◆ **Task brief**
Beneath this instruction is a listing; print exactly the lines in it starting at the line that contains "and have a higher" and going through the line that contains "ase and install".

◆ **Data for the task**
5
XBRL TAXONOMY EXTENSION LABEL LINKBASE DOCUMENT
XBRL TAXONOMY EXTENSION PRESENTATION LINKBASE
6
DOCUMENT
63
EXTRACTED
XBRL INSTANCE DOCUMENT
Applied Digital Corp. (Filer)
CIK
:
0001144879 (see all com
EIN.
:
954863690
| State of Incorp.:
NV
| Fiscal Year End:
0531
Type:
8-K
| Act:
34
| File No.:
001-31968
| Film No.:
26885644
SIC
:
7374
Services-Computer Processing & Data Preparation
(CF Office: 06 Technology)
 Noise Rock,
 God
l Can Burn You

==

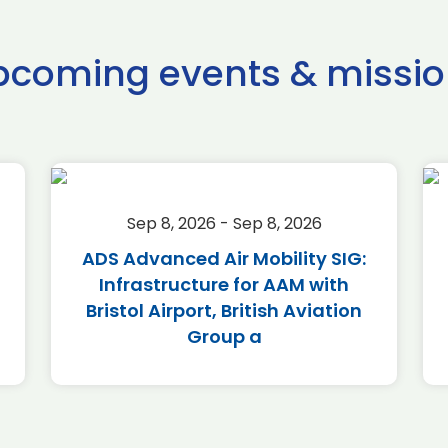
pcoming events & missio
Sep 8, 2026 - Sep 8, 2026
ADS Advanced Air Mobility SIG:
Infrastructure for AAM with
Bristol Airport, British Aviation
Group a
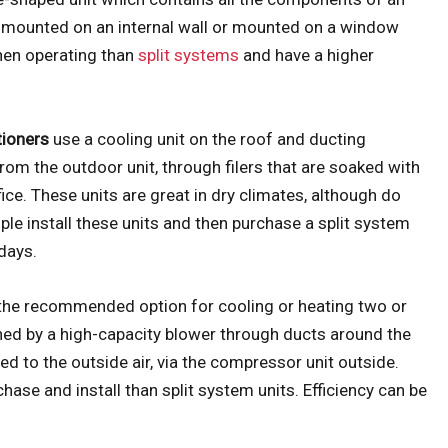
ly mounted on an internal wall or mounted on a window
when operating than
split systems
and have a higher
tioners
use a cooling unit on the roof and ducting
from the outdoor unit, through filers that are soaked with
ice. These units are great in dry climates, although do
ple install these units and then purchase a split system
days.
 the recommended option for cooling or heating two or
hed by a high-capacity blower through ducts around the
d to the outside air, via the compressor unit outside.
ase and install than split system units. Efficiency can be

◆ **Expected answer**
and have a higher
tioners
use a cooling unit on the roof and ducting
from the outdoor unit, through filers that are soaked with
ice. These units are great in dry climates, although do
ple install these units and then purchase a split system
days.
 the recommended option for cooling or heating two or
hed by a high-capacity blower through ducts around the
d to the outside air, via the compressor unit outside.
ase and install than split system units. Efficiency can be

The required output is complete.